TASK BRIEF –
The answer must consist of every line below containing "الأخرى".
=======
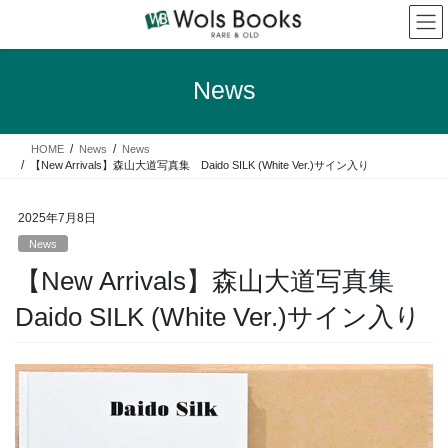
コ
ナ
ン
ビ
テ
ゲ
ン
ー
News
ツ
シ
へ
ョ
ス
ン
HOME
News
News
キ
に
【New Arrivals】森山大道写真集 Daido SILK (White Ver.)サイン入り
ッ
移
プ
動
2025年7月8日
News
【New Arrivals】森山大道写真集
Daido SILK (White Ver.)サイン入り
=======
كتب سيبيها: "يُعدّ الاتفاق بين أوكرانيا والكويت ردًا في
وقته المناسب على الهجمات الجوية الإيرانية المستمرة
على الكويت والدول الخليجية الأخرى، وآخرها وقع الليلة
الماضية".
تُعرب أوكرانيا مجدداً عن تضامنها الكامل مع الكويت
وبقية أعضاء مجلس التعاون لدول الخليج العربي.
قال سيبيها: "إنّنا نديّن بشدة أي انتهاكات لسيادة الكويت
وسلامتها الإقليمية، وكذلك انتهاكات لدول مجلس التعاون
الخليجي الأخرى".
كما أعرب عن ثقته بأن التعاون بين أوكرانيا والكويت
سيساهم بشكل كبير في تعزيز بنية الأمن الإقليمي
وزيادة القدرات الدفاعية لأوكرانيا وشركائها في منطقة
=======
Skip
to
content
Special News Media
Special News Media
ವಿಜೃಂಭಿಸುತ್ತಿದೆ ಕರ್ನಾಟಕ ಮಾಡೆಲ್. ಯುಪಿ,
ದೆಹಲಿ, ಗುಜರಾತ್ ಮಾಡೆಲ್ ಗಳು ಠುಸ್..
=======
RESULT OF THE TASK –
على الكويت والدول الخليجية الأخرى، وآخرها وقع الليلة
الخليجي الأخرى".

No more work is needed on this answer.